Each service gets a tag ([webapp], [worker], [nginx]) and everything writes to /proc/1/fd/1, which is PID 1’s stdout. That gets you per-service prefixes in docker logs.

I lost more time than I’d like to admit to BusyBox sed. My first version of the prefix script was a one-liner piping through sed, which worked fine in testing – until I ran it in the actual container and nothing showed up in docker logs. BusyBox sed doesn’t support -u for unbuffered output, so it buffers everything and the logs just… stop. The shell read loop flushes per line. Python also buffers stdout when it’s not a TTY – the worker runs with python -u to fix that.

On not learning new things

For my own code, I’d use portable services – I wrote about why. But for WordPress, I’m already in a container, and at that point the question is which process supervisor to use inside it.

s6-overlay is the standard answer, and it gets a lot right: proper PID 1 signal handling, a real supervision tree, clean process lifecycle management. I opened the getting-started guide and could see the engineering behind it. But it’s a third init system to hold in my head, after systemd and OpenRC, and one with a much smaller user base than either. s6-rc.d service directories, type files, dependencies.d directories, run scripts in execline syntax, a readiness notification protocol, a cont-init.d pattern for one-shot setup, its own logging pipeline. I bounced off it not because it looked hard, but because it’s knowledge I’d use in exactly one place. Next time I needed it I’d re-learn it from scratch, because none of the concepts transfer.

OpenRC init scripts, service dependencies, rc-service, rc-status: I already know these. They work on any Alpine or Gentoo server. The mental model – supervised daemons, runlevels, dependency ordering – is the same one behind systemd, runit, and every other Unix init system. When something breaks at 10pm and I docker exec in, the experience is the same as SSHing into any Alpine box. I run rc-status, I see what’s down, I check logs. I’d rather debug with tools I use everywhere than remember what s6-svc -d /var/run/s6/services/nginx does.

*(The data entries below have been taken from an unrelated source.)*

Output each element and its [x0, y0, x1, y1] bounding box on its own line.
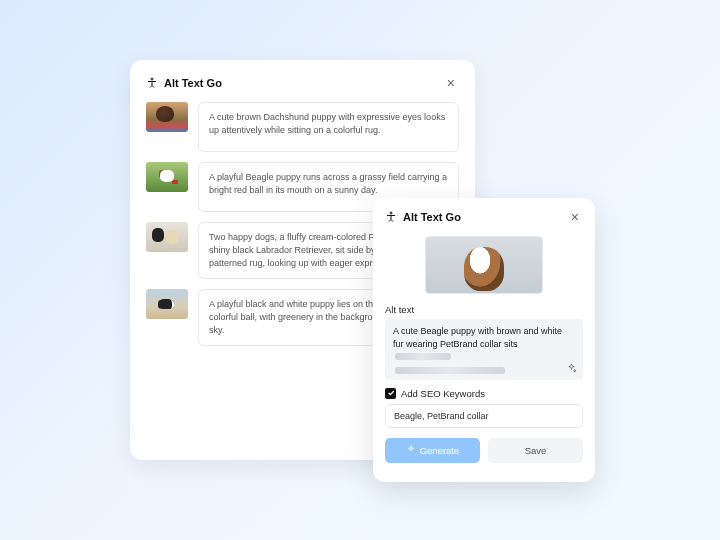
generate-label: Generate	[420, 445, 460, 456]
seo-label: Add SEO Keywords	[401, 388, 485, 399]
app-title: Alt Text Go	[403, 211, 561, 223]
seo-checkbox[interactable]	[385, 388, 396, 399]
thumbnail[interactable]	[146, 162, 188, 192]
alt-text-value: A cute Beagle puppy with brown and white…	[393, 326, 562, 349]
titlebar: Alt Text Go ×	[385, 208, 583, 226]
generate-icon	[406, 445, 416, 455]
svg-point-0	[151, 78, 153, 80]
accessibility-icon	[385, 211, 397, 223]
detail-panel: Alt Text Go × Alt text A cute Beagle pup…	[373, 198, 595, 482]
svg-point-1	[390, 212, 392, 214]
app-title: Alt Text Go	[164, 77, 437, 89]
seo-checkbox-row[interactable]: Add SEO Keywords	[385, 388, 583, 399]
loading-shimmer	[395, 367, 505, 374]
alt-text-box[interactable]: A cute brown Dachshund puppy with expres…	[198, 102, 459, 152]
seo-keywords-input[interactable]	[385, 404, 583, 428]
generate-button[interactable]: Generate	[385, 438, 480, 463]
thumbnail[interactable]	[146, 102, 188, 132]
thumbnail[interactable]	[146, 289, 188, 319]
titlebar: Alt Text Go ×	[146, 74, 459, 92]
save-label: Save	[525, 445, 547, 456]
save-button[interactable]: Save	[488, 438, 583, 463]
alt-text-input[interactable]: A cute Beagle puppy with brown and white…	[385, 319, 583, 380]
close-button[interactable]: ×	[443, 74, 459, 92]
image-preview	[425, 236, 543, 294]
accessibility-icon	[146, 77, 158, 89]
thumbnail[interactable]	[146, 222, 188, 252]
alt-text-label: Alt text	[385, 304, 583, 315]
preview-wrap	[385, 236, 583, 294]
list-item: A cute brown Dachshund puppy with expres…	[146, 102, 459, 152]
loading-shimmer	[395, 353, 451, 360]
close-button[interactable]: ×	[567, 208, 583, 226]
sparkle-icon[interactable]	[566, 363, 577, 374]
button-row: Generate Save	[385, 438, 583, 463]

I’ve never liked the advice that you should always use the best tool for the job. In this specific instance, I’d rather just use the one I already understand.


[1] In OpenRC init scripts, --stdout-logger and --stderr-logger are set via the output_logger and error_logger variables. The supervisor spawns the logger process and pipes service output through it.

[2] softlevel is how OpenRC tracks which runlevel is active. Normally written by sysinit during boot, which doesn’t happen in containers.

[3] s6-overlay – Laurent Bercot’s s6 process supervision suite, packaged for containers by Just Containers.